* _ASSIGNED TASK_
Reproduce word for word the lines between those holding "Extends lifespan Enhances minimize" and "Add to cart", inclusive, and nothing else from the data below.

── DATA FOR THIS EXERCISE ──

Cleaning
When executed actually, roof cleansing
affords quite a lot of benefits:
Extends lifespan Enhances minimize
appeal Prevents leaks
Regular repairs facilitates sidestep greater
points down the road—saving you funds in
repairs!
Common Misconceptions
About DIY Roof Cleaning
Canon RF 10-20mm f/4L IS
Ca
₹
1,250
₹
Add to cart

───
── DATA FOR THIS EXERCISE ──

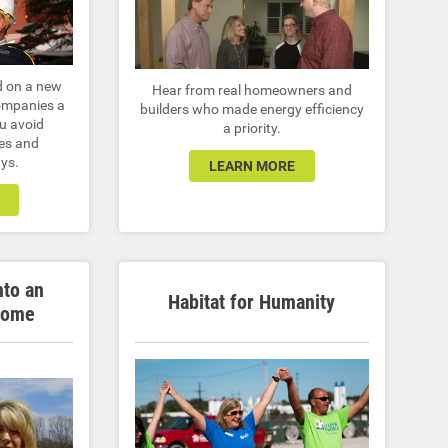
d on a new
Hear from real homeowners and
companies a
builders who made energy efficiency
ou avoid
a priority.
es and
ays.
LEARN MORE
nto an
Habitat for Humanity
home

───

* _OUTPUT FOR THIS EXERCISE_
Extends lifespan Enhances minimize
appeal Prevents leaks
Regular repairs facilitates sidestep greater
points down the road—saving you funds in
repairs!
Common Misconceptions
About DIY Roof Cleaning
Canon RF 10-20mm f/4L IS
Ca
₹
1,250
₹
Add to cart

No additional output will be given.